The Rolling Stones biography
The Rolling Stones are an English rock group that formed in London in 1962. First popular in Europe, they quickly became successful in North America during the "British Invasion" of the mid-60s. Since then, their worldwide sales are estimated at more than 200 million albums. In 1989, they were inducted into the Rock and Roll Hall of Fame, and in 2004, they ranked number 4 in Rolling Stone magazine's 100 Greatest Artists of All Time. In 2008, Billboard magazine ranked the Rolling Stones at number ten on "The Billboard Hot 100 Top All-Time Artists", and as the second most successful group in the Billboard Hot 100 chart.
The group was formed by Brian Jones, Mick Jagger, Keith Richards and Ian Stewart, who met as schoolmates in Dartford, Kent. They took their name from a Muddy Waters song called "Rollin' Stone Blues", and made their live debut at London's Marquee Club (minus Bill Wyman and Charlie Watts). They start playing pubs and clubs around the city and suburbs. Bill Wyman joined later that year (the popular story is that he was asked because he had his own amplifier).
In January 1963, Charlie Watts joined the Stones.
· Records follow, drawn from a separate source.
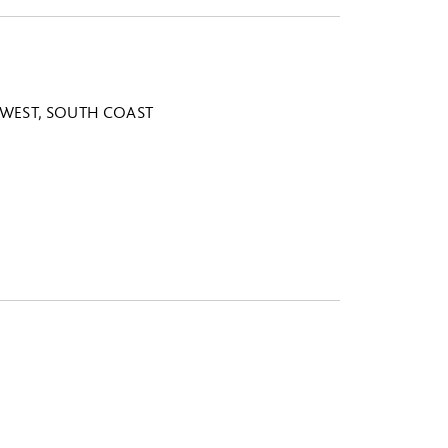
WEST, SOUTH COAST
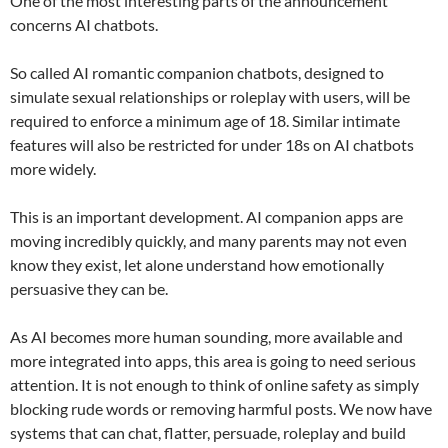
One of the most interesting parts of the announcement
concerns AI chatbots.
So called AI romantic companion chatbots, designed to
simulate sexual relationships or roleplay with users, will be
required to enforce a minimum age of 18. Similar intimate
features will also be restricted for under 18s on AI chatbots
more widely.
This is an important development. AI companion apps are
moving incredibly quickly, and many parents may not even
know they exist, let alone understand how emotionally
persuasive they can be.
As AI becomes more human sounding, more available and
more integrated into apps, this area is going to need serious
attention. It is not enough to think of online safety as simply
blocking rude words or removing harmful posts. We now have
systems that can chat, flatter, persuade, roleplay and build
The band gigged constantly, with residencies at venues like Ealing Jazz Club, Ken Colyer's Studio 51, and Eel Pie Island in Twickenham. Their weekly performances at the Crawdaddy at Richmond's Station Hotel resulted in ecstatic press reviews, and in April Andrew Loog Oldham saw them there and signed them to his management company the next day. He started the "Would you let your daughter marry a Rolling Stone" press campaign, which set the tone for their career.
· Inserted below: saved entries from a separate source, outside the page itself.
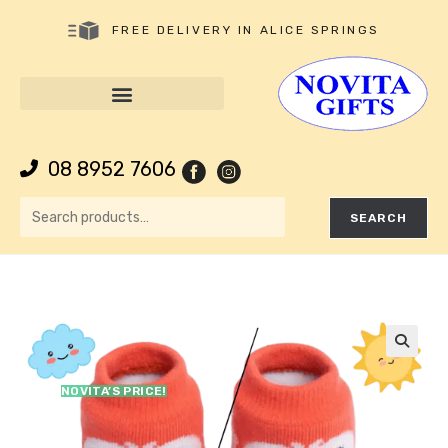
FREE DELIVERY IN ALICE SPRINGS
08 8952 7606
SEARCH
🔍
NOVITA’S PRICE!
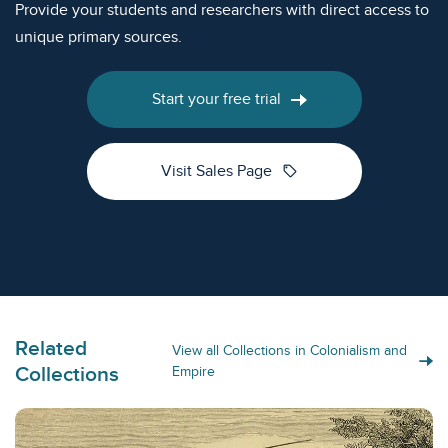
Provide your students and researchers with direct access to
unique primary sources.
Start your free trial
sell
Visit Sales Page
Related
View all Collections in Colonialism and
Collections
Empire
In May 1963, the Stones were signed to Decca Records by the same man who had turned down the Beatles. A month later "Come On", the first Rolling Stones single, was released, and reached number two in the U.K. charts.
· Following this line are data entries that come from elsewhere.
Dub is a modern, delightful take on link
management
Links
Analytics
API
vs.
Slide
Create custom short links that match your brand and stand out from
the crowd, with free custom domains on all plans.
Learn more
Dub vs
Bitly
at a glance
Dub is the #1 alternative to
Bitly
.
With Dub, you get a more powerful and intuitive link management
The fifth member of the group, Brian Jones, left on 8th June 1969, saying that he wanted to form a new group. He was replaced by Mick Taylor, formerly in John Mayall's Bluesbreakers.
In 1971 the Stones, whose contract with Decca had expired, launched their Rolling Stones Records label. In December 1974 Taylor left the group in order to pursue a solo career. He was replaced in 1975 by Ronnie Wood.
Since Wyman left the Stones in 1993, the band has consisted of Jagger, Richards, Watts and guitarist Ronnie Wood. In studio and live performances, Darryl Jones (bassist) and Chuck Leavell (keyboardist) also serve as a regular contributors.
All the members have also undertaken solo projects of various kinds.